Le manteau du silence finira par couvrir l'écho et les bruits de la guerre des images et de l'émotion. C'est une autre guerre qui reprendra ses droits, en tout cas pour nous en France, à l'approche des échéances électorales.
Cette guerre, c'est de la propagande continue des forces politiques extrémistes et fascistes pour enflammer l'islamophobie. Pour mieux distiller le poison et la culture de la haine, les dirigeants de ces mêmes forces extrémistes affirment, ouvertement et publiquement, que des terroristes, forcément musulmans bien sûr, pourraient s'être infiltrés au milieu de tous ces milliers de migrants pour commettre des attentats.

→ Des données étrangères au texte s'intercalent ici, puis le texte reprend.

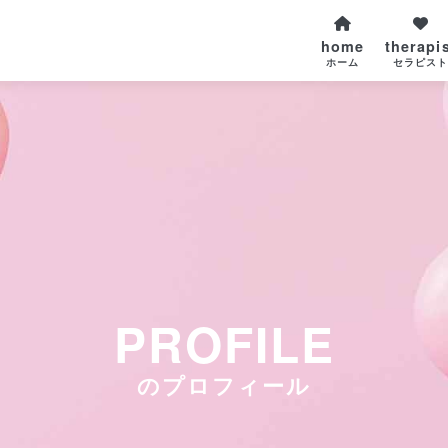
home
therapi
ホーム
セラピス
PROFILE
のプロフィール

Comme en écho à leurs supputations, nullement étayées par des preuves tangibles, certains maires de villes françaises moyennes, certes minoritaires, déclarent sans honte qu'ils n'accueilleraient dans leur commune que des migrants chrétiens. Ces élus de la République souffrent d'amnésie. Ils n'ont jamais visité les cimetières de Verdun et ignorent la bravoure et les combats héroïques des soldats musulmans à Monte-Cassino. C'étaient nos grands-parents et nos arrières grands-parents… «Sujets de la République» à l'époque coloniale, mobilisés dans les armées françaises durant les deux dernières guerres mondiales, ils ont servi de «chair à canon» pour défendre les valeurs de liberté et de fraternité, vaincre le nazisme et le fascisme qui a failli souiller à jamais l'honneur de la France et des Français. En réaction aux propos de ces «élites politiques» de peu d'envergure, Claude Bortolone – président du Conseil régional d'Île-de-France déclara : «Après l'étoile jaune, l'étoile verte». La forme dénaturée et appauvrie de leurs «cocoricos patriotiques», intoxiqués au ressentiment antimusulman, révèle leur sottise politique et leur ignorance des valeurs qui fondent la République. Prisonniers de leur racisme, ils cultivent l'image fantasmée d'une France, «mère patrie coloniale», qui doit écraser la différence, au nom du principe de laïcité, et refuser de s'excuser pour ses fautes passées. C'est à se demander si ces contempteurs du «modèle fasciste» connaissent un peu d'histoire. La laïcité n'a pas été pensée en France pour intégrer les immigrants. Historiquement, elle a d'abord été programmée pour arracher les racines catholiques du pays. C'est dans une querelle franco-française qu'elle a émergé. C'est bien tardivement qu'on a cherché à la circonscrire dans la perspective de l'intégration, avec un certain succès. La République et ses valeurs seront toujours plus fortes en considérant tous ses citoyens sur un même pied d'égalité. En tant que diaspora algérienne en France, nous continuerons à nous concentrer sur l'essentiel. La France va peut-être mal, mais finira par se redresser. Beaucoup d'Algériens nés en France participent désormais à la vitalité de sa vie intellectuelle et à son développement économique et culturel. L'histoire de leur naissance en a décidé ainsi.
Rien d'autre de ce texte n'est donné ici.